Из всех кузниц, из всех слесарных мастерских с самого раннего утра неслось бодрое постукивание — не диво ли! Кузнецы, слесаря, медники работали! А в другом месте свистящий рубанок плотника ловко закручивал причудливую, вкусно пахнущую сосновую стружку, а в третьем месте замасленный извозчик до седьмого поту торговался с прижимистым седоком из-за медного — о, настоящего, медного — пятака:

— Веришь совести, сударь мой — сено-то нониче по чём? По сорок копеек за пуд дерут оглоеды!

А в четвёртом месте каменщики по постройке дома уже успели пошабашить на обед, и — любо глядеть, как огромная корявая лапа, истово перекрестив лоб, тянет из общей миски ложку каши едва-едва не с полфунта весом.

А в пятом месте «грабители-купчишки», успев сделать неслыханное злодеяние — взвинтить на полкопейки цену за сахарный песок, — уже выдули по громадному чайнику кипятку ценой в копейку, и уже уселись за вечные шашки со своими «молодцами» или с соседним грабителем-купчишкой.

Из окон белого домика с зелёной крышей несутся волны фортепианных пассажей, причудливо смешиваясь с запахом поджаренного в масле лука и визгом ошпаренной кухаркой собачонки, — и даже полицеймейстер занят делом: приподнявшись с сиденья пролётки и стоя одной ногой на подножке, он распекает околоточного за беспорядок: у самой обочины тротуара лежит труп кошки с оскаленными зубами.

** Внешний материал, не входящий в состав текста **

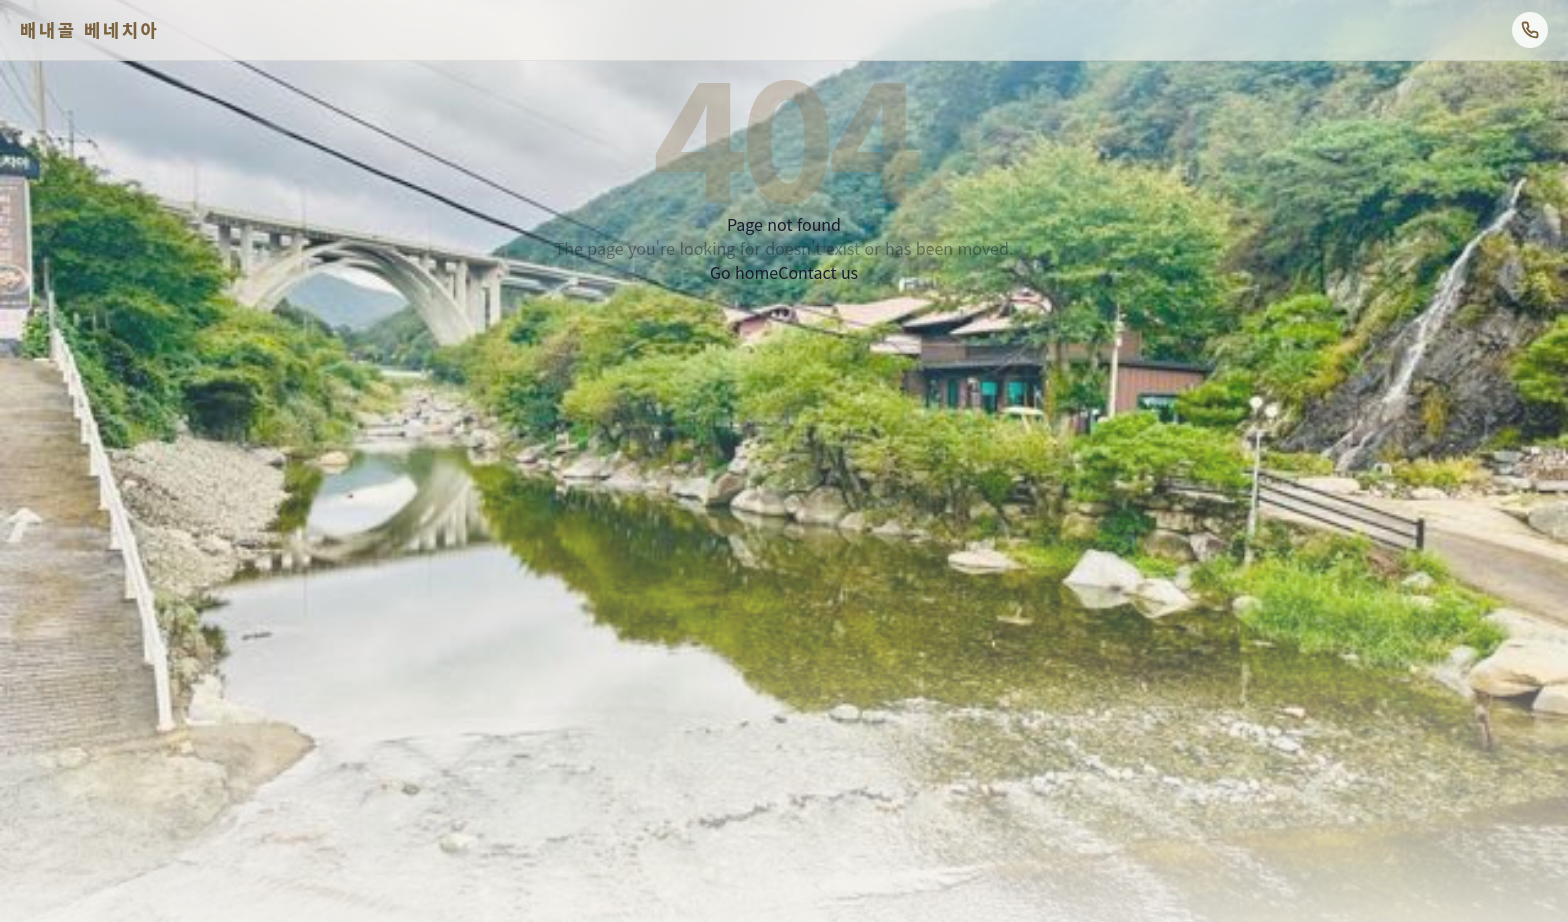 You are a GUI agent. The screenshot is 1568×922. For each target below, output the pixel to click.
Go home (744, 272)
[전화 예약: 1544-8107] (1530, 30)
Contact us (818, 272)
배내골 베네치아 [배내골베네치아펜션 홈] (89, 29) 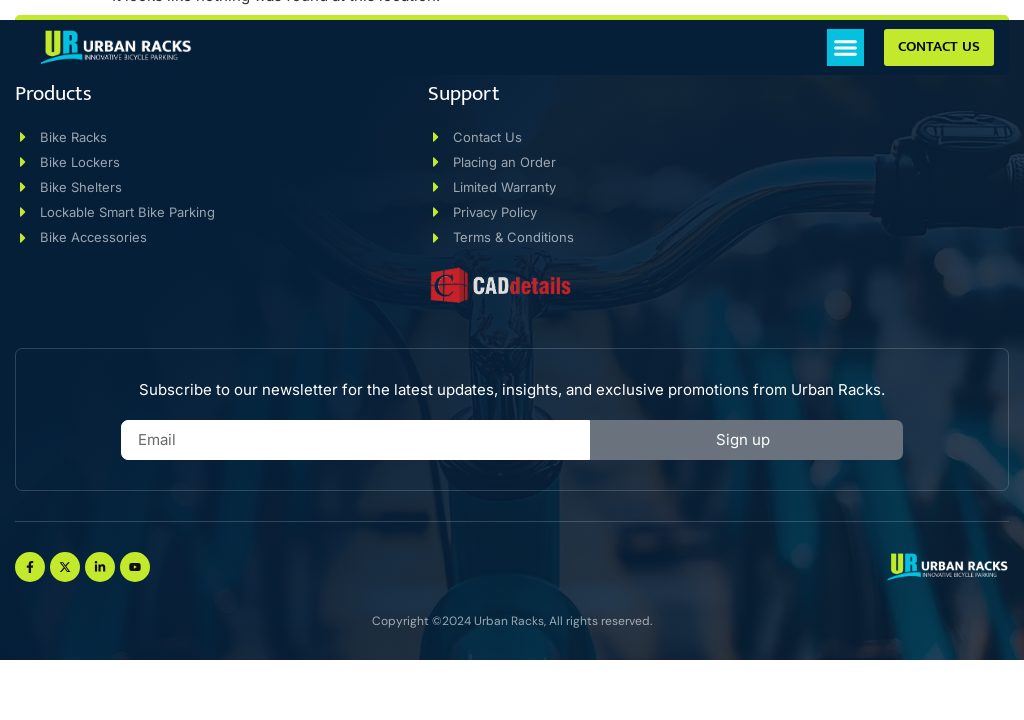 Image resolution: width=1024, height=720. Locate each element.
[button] (846, 48) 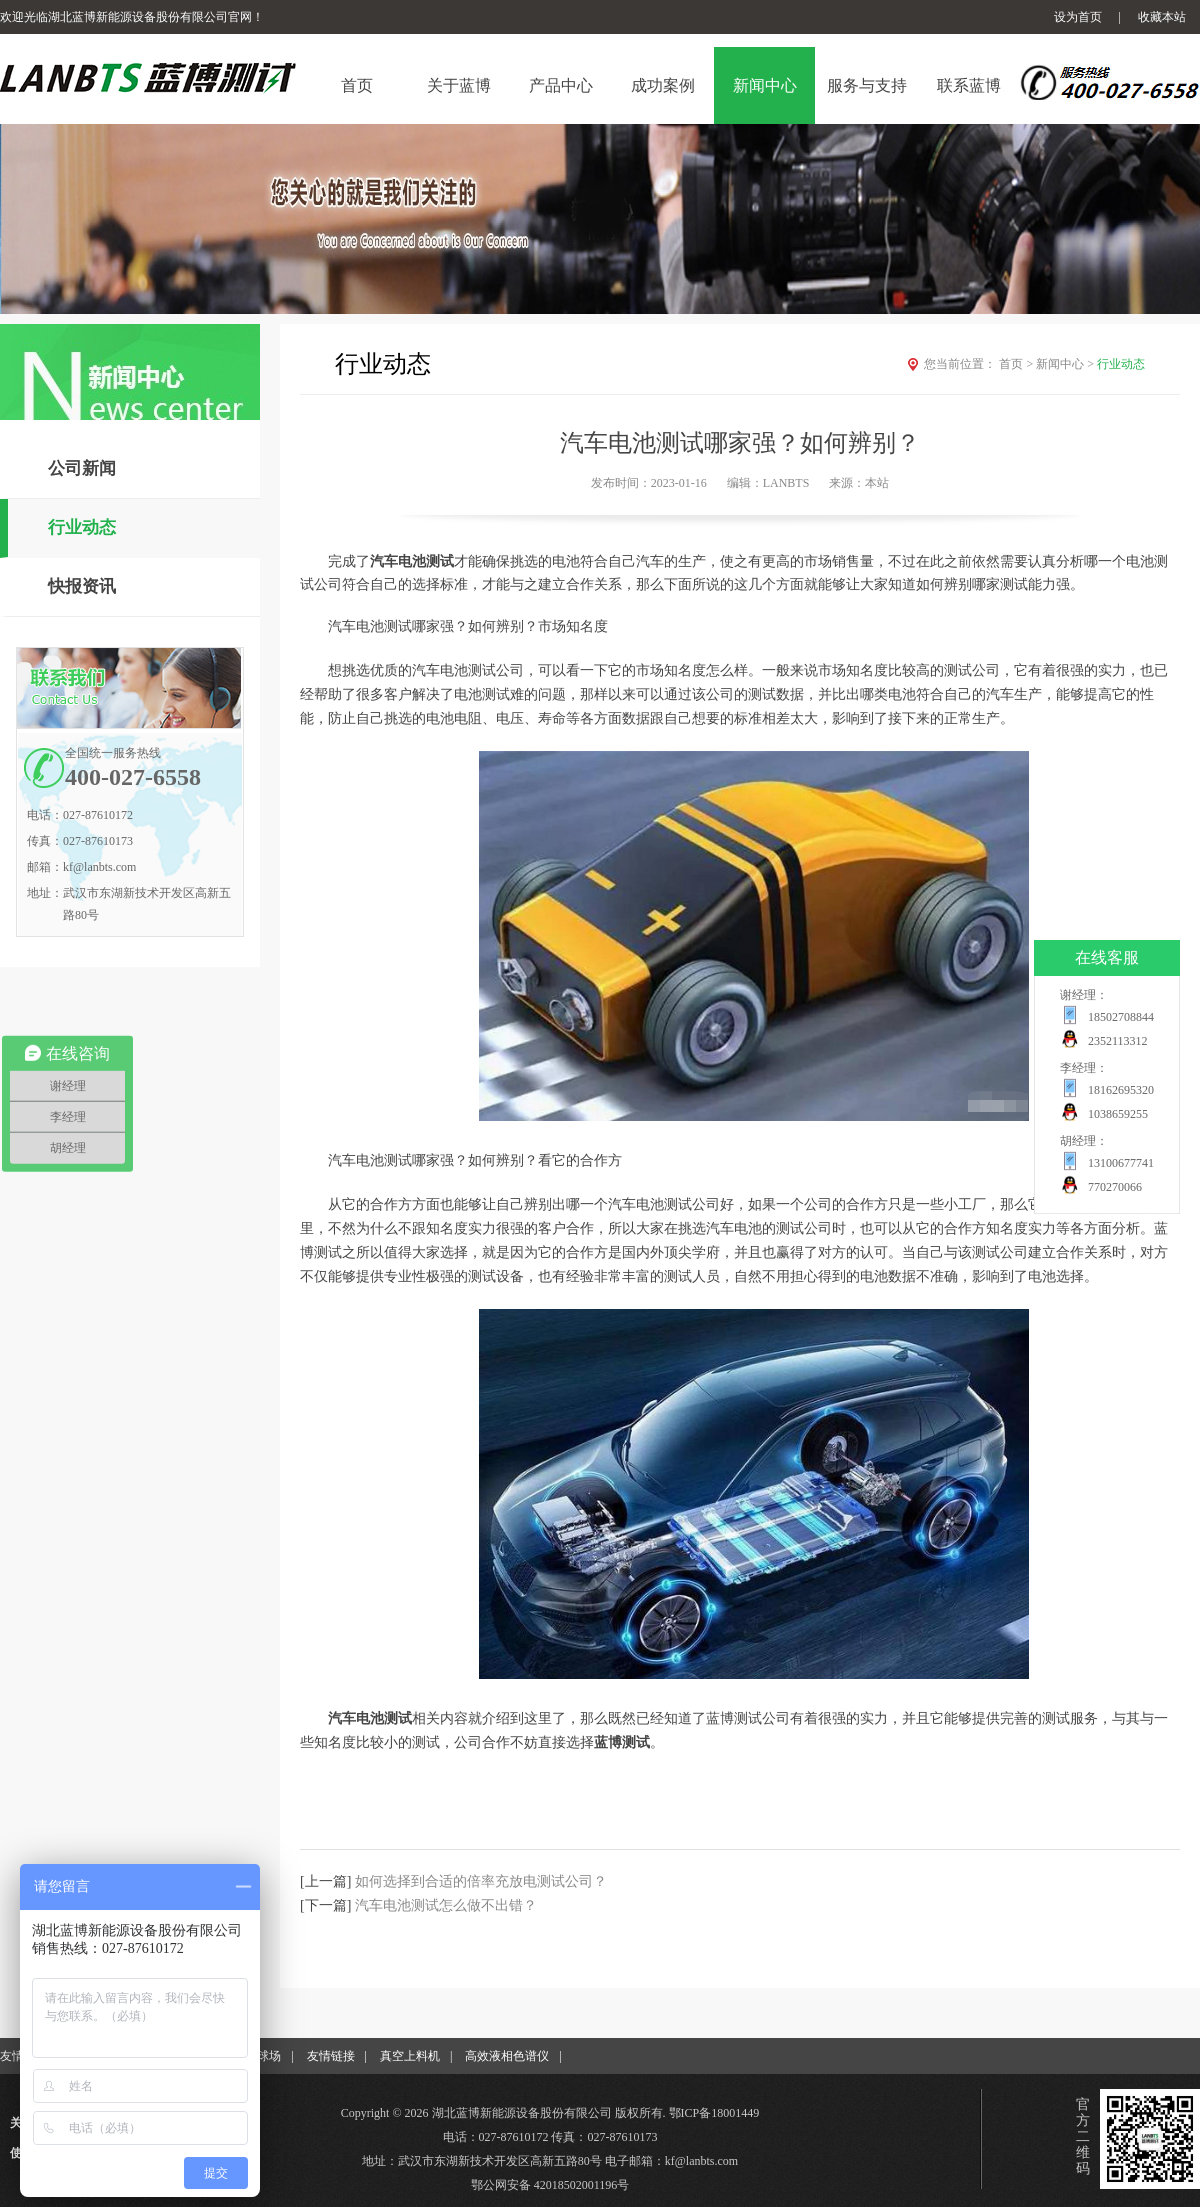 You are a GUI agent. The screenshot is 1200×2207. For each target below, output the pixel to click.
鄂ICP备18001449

Да что там полицеймейстер? — даже городской сумасшедший, дурачок Трошка, выдумал себе работу: набрал в коробочку щепочек, обгорелых спичек, старых пуговиц и зычно кричит на всю площадь:

— А вот ягода садовая, а вот фрукта! Здравия желаем, ваше превосходительство!

Солнце жарит, петухи, окружённые вечно голодным гаремом, чуть не по горло зарылись в пыль в поисках съестного — и только одни лентяи и оболтусы стрижи носятся в знойном воздухе безо всякого смысла и дела.

А в воскресный день картина была иная — помните?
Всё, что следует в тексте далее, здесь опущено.